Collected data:
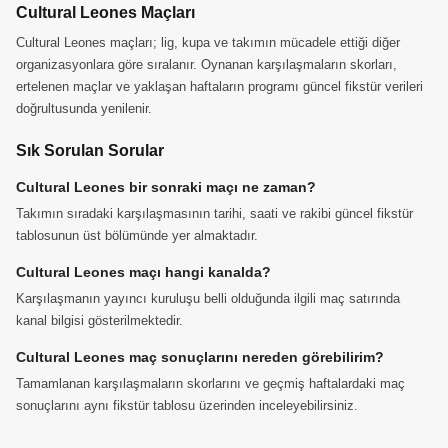
Cultural Leones Maçları
Cultural Leones maçları; lig, kupa ve takımın mücadele ettiği diğer
organizasyonlara göre sıralanır. Oynanan karşılaşmaların skorları,
ertelenen maçlar ve yaklaşan haftaların programı güncel fikstür verileri
doğrultusunda yenilenir.
Sık Sorulan Sorular
Cultural Leones bir sonraki maçı ne zaman?
Takımın sıradaki karşılaşmasının tarihi, saati ve rakibi güncel fikstür
tablosunun üst bölümünde yer almaktadır.
Cultural Leones maçı hangi kanalda?
Karşılaşmanın yayıncı kuruluşu belli olduğunda ilgili maç satırında
kanal bilgisi gösterilmektedir.
Cultural Leones maç sonuçlarını nereden görebilirim?
Tamamlanan karşılaşmaların skorlarını ve geçmiş haftalardaki maç
sonuçlarını aynı fikstür tablosu üzerinden inceleyebilirsiniz.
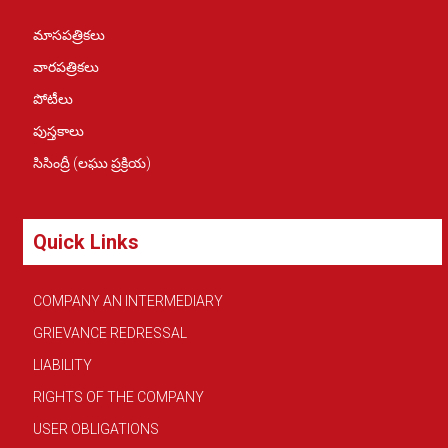
మాసపత్రికలు
వారపత్రికలు
పోటీలు
పుస్తకాలు
సిసింద్రీ (లఘు ప్రక్రియ)
Quick Links
COMPANY AN INTERMEDIARY
GRIEVANCE REDRESSAL
LIABILITY
RIGHTS OF THE COMPANY
USER OBLIGATIONS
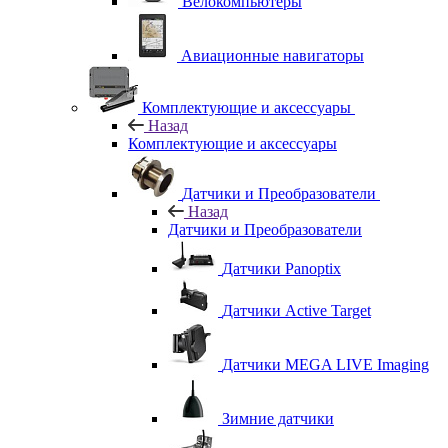
Велокомпьютеры
Авиационные навигаторы
Комплектующие и аксессуары
Назад
Комплектующие и аксессуары
Датчики и Преобразователи
Назад
Датчики и Преобразователи
Датчики Panoptix
Датчики Active Target
Датчики MEGA LIVE Imaging
Зимние датчики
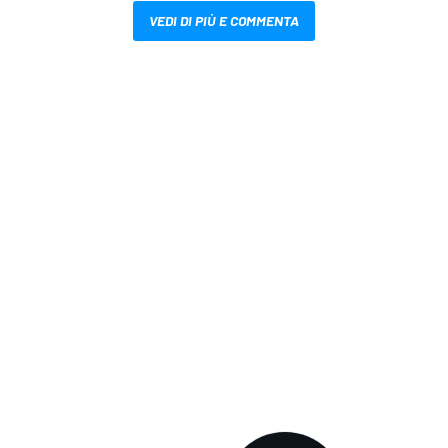
VEDI DI PIÙ E COMMENTA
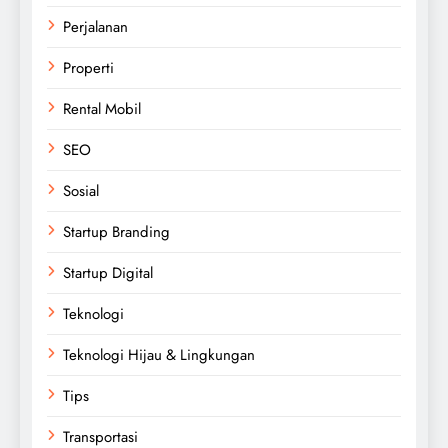
Perjalanan
Properti
Rental Mobil
SEO
Sosial
Startup Branding
Startup Digital
Teknologi
Teknologi Hijau & Lingkungan
Tips
Transportasi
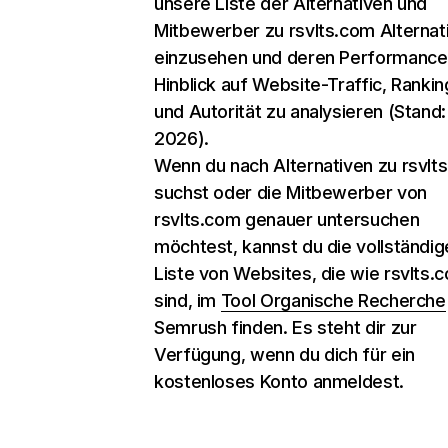
unsere Liste der Alternativen und
Mitbewerber zu rsvlts.com Alternat
einzusehen und deren Performance
Hinblick auf Website-Traffic, Rankin
und Autorität zu analysieren (Stand:
2026).
Wenn du nach Alternativen zu rsvlt
suchst oder die Mitbewerber von
rsvlts.com genauer untersuchen
möchtest, kannst du die vollständig
Liste von Websites, die wie rsvlts.
sind, im
Tool Organische Recherche
Semrush finden. Es steht dir zur
Verfügung, wenn du dich für ein
kostenloses Konto anmeldest.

PROMPT: Your task is to transcribe the line containing "Liste von Websites, die wie rsvlts." and every line after it, through the last line of the data, exactly as written and with nothing more.

WRITTEN ANSWER:
Liste von Websites, die wie rsvlts.
sind, im
Tool Organische Recherche
Semrush finden. Es steht dir zur
Verfügung, wenn du dich für ein
kostenloses Konto anmeldest.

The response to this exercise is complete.